In some cases, a consumer may want to restrict his usage of his account so that certain transactions are authorized and some are not. A typical example may be where a parent provides a credit card to a minor child. Another example may be where an employer provides a credit card to an employee for use in conducting transactions related to his employment. In such situations, the party responsible for payment may wish to limit the authorized user to a subset of transactions that is much more granular than just a credit limit as imposed by the card issuer. The user may set authorization controls whereby payment card transactions are blocked at the authorization stage of a transaction if certain blocking criteria are met. For example, the user may inform a central server that authorization requests for transactions associated with a payment card should be denied if the transactions are conducted out of the country.
Although such authorization controls are effective, there are many situations where a transaction may be cleared even though the payment transaction was not supposed to be. Clearing of a transaction is the process where a merchant or an acquirer (e.g., a bank with a merchant account) provides the appropriate issuer with information on the sale. This may include providing data required to identify the cardholder's account and providing the dollar amount of the sale. When the issuer gets this data, the issuer posts the amount of the sale as a draw against the cardholder's available credit and prepares to send payment to the acquirer.

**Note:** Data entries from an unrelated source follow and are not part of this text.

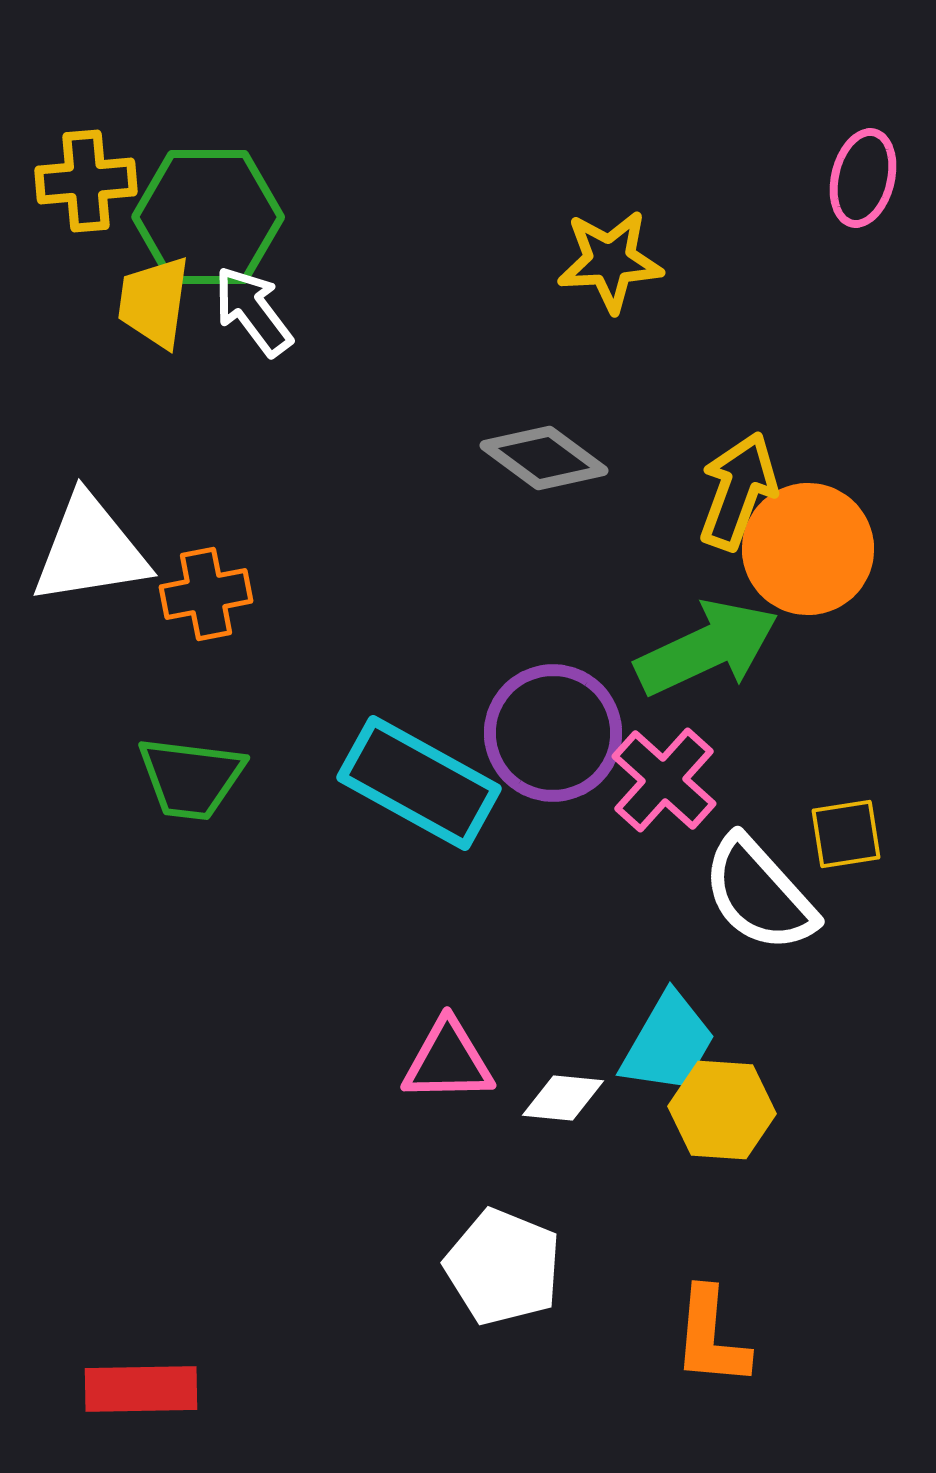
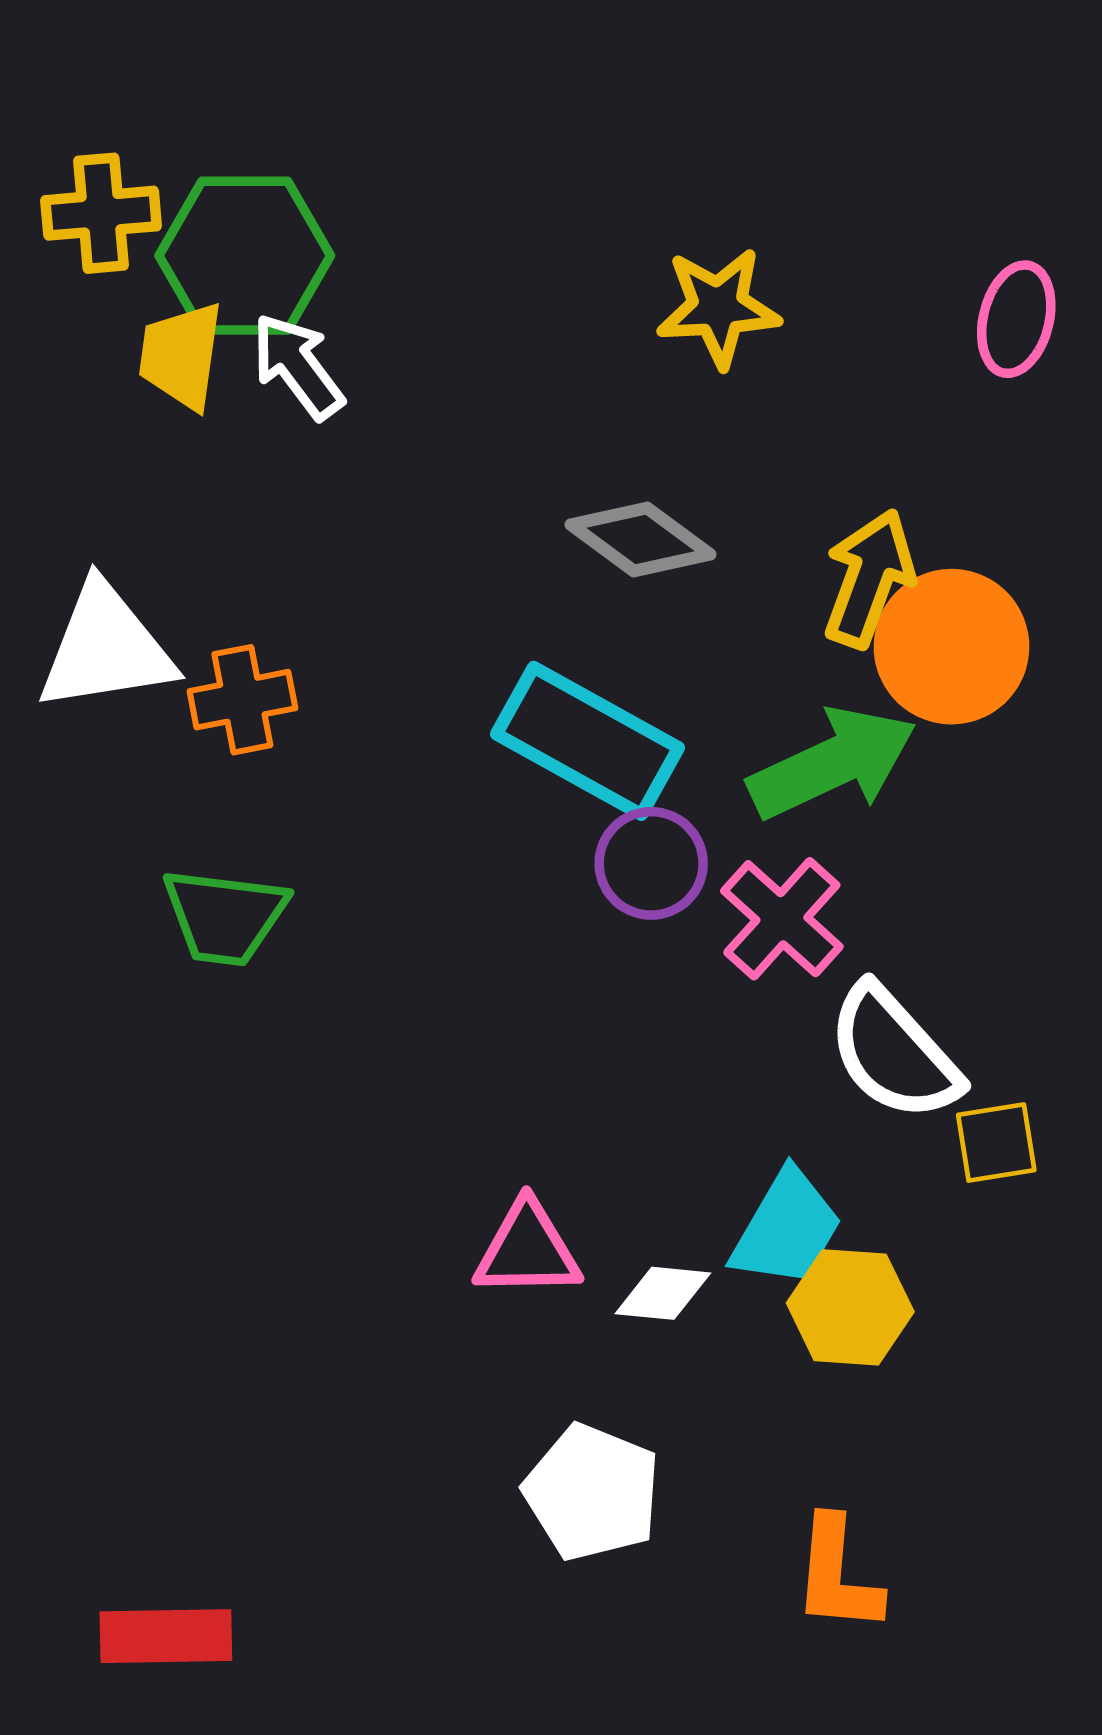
pink ellipse: (863, 178) -> (1016, 319), moved
purple circle: (553, 733) -> (651, 863), size x0.7
cyan rectangle: (419, 783) -> (588, 741), moved
yellow square: (846, 834) -> (996, 1143), moved

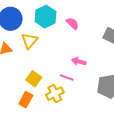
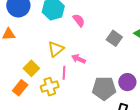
yellow triangle: (30, 41) -> (56, 49), moved
pink line: (67, 77) -> (64, 73), turned 64

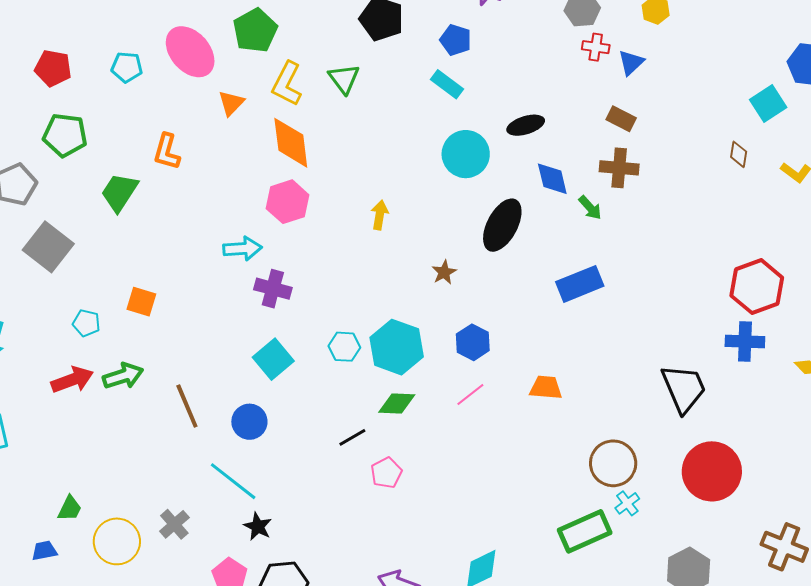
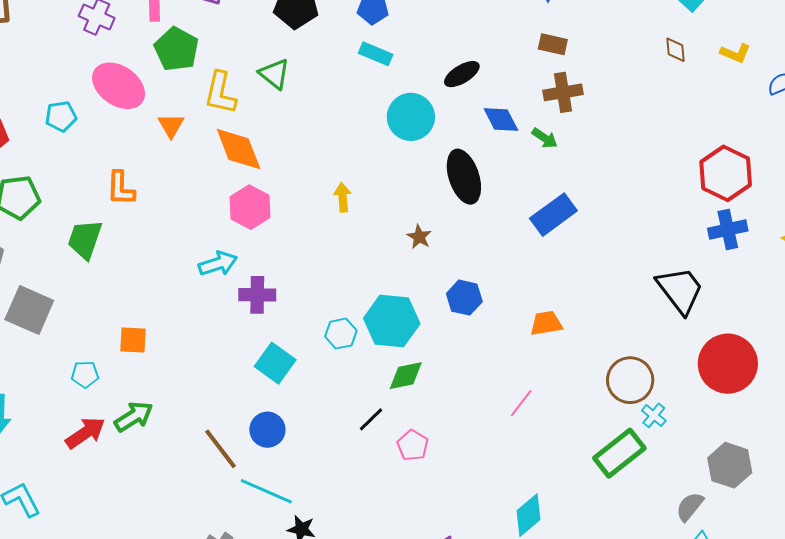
black ellipse: (502, 225) -> (464, 177), turned -32
pink line: (470, 394) -> (521, 403), moved
brown line: (187, 406) -> (221, 449), moved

The next step after clearing is settlement which is the actual exchange of funds.
As an illustration of how an effort to control transaction authorizations through authorization request messages may not be fully effective to prevent transactions from proceeding, a merchant may have a “floor limit” of $100. This means that if a consumer makes a purchase transaction at the merchant for less than $100, the merchant can authorize the transaction without having to go to the issuer to determine whether or not the current transaction should be authorized (e.g., whether the consumer has sufficient funds to cover the transaction or has other restrictions on his account) according to controls that are set for authorization request messages. Thus, even though the user may want to prohibit the transaction at the merchant, an authorization request message is not sent to the issuer and the authorization controls that may reside between the merchant and the issuer may not be invoked. As a result, a transaction that should not have occurred may inadvertently occur.
Embodiments of the invention address these and other problems individually and collectively.